Records drawn from a dataset:
■ ■ ■ ■ ■ ■ ■

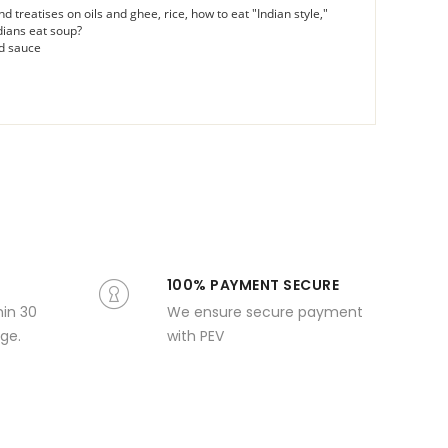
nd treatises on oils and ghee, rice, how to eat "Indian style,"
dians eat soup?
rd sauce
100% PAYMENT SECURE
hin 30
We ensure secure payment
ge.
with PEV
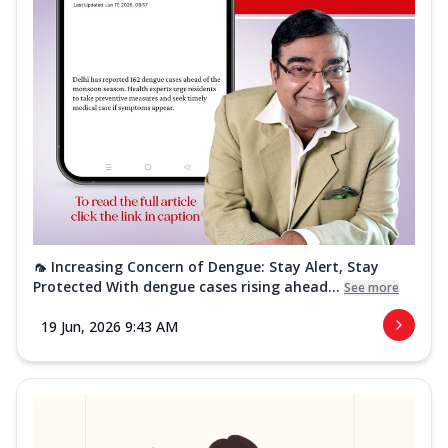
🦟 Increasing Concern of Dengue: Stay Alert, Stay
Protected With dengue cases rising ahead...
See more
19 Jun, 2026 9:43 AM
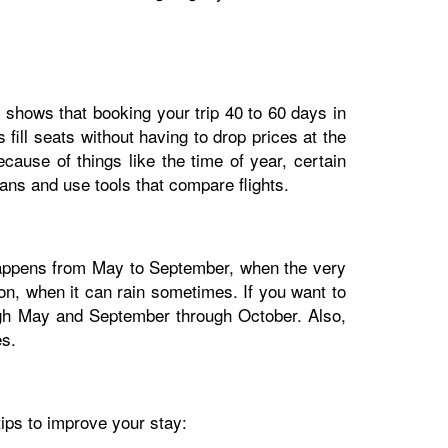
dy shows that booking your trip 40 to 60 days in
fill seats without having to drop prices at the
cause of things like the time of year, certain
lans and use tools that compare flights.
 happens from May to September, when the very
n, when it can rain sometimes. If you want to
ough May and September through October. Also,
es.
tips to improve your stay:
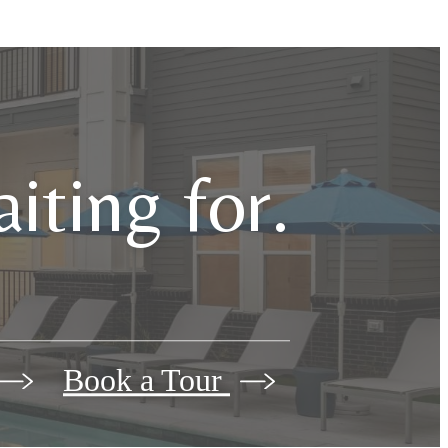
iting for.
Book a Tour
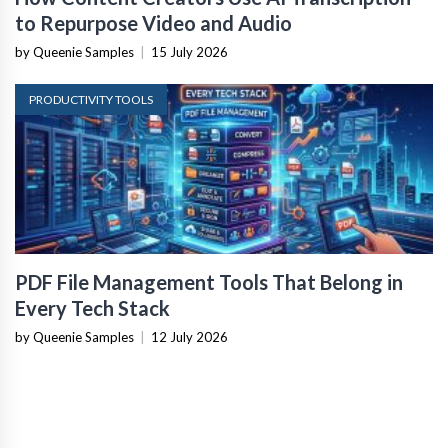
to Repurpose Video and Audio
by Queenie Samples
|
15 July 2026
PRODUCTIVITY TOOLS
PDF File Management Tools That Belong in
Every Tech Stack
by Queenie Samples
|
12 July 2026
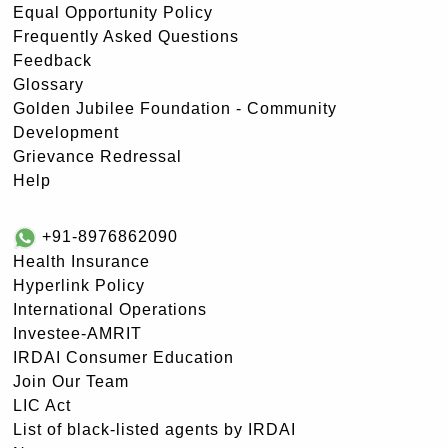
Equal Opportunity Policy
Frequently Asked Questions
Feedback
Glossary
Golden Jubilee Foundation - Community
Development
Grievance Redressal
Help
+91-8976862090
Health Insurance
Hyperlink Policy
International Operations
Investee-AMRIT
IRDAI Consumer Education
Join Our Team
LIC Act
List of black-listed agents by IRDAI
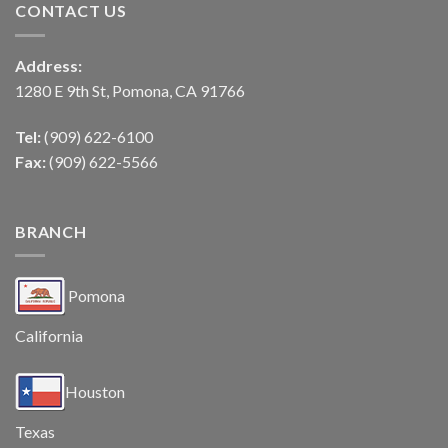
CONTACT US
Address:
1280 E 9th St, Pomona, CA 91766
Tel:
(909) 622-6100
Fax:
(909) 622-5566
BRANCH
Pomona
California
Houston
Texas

■ ■ ■ ■ ■ ■ ■

- [Directions]
Within the data above, repeat exactly the lines from the one bearing "fill seats without" through the one bearing "Book a Tour". Include no pictures and nothing else.

- [Solution for this problem]
fill seats without having to drop prices at the
cause of things like the time of year, certain
lans and use tools that compare flights.
 happens from May to September, when the very
n, when it can rain sometimes. If you want to
ough May and September through October. Also,
es.
tips to improve your stay:
iting for.
Book a Tour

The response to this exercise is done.